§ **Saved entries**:
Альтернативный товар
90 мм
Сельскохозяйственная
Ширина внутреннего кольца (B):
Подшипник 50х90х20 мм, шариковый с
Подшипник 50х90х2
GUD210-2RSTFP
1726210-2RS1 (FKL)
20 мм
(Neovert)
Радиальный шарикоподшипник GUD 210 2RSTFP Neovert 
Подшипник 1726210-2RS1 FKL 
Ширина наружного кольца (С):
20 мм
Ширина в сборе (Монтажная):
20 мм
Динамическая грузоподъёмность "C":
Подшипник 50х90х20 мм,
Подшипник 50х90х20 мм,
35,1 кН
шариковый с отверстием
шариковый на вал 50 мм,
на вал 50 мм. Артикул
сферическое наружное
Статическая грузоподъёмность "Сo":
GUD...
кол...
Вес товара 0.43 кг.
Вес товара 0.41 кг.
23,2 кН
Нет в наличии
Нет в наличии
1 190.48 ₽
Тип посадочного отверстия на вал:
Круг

==

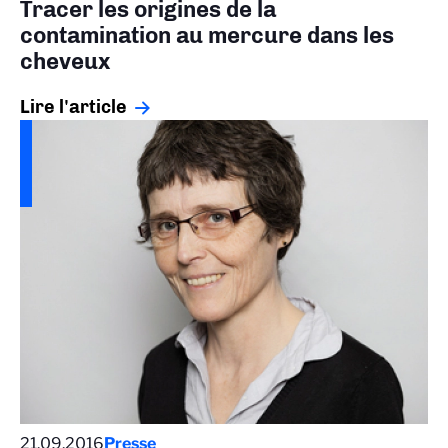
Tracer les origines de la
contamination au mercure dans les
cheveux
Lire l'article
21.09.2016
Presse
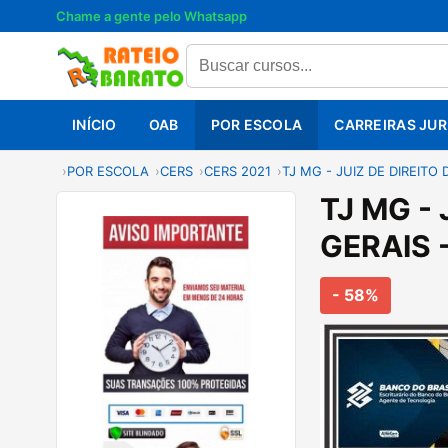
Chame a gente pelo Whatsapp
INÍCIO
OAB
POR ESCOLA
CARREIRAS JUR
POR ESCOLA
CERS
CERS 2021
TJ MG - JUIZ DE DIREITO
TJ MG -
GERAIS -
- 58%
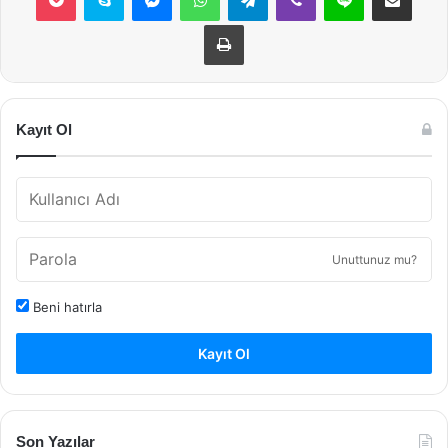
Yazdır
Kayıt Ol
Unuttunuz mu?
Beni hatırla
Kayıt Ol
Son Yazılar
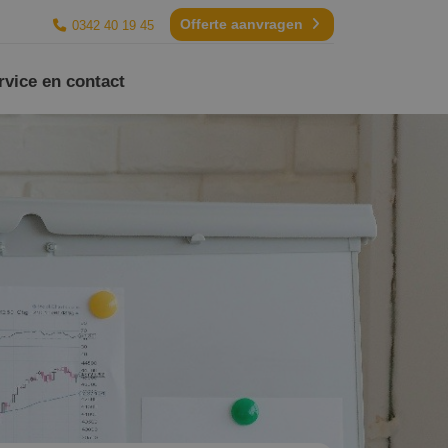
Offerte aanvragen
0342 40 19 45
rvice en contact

§ **What you need to do**:
Report every line of the records that contains the word "грузоподъёмность".

§ **The completed task**:
Динамическая грузоподъёмность "C":
Статическая грузоподъёмность "Сo":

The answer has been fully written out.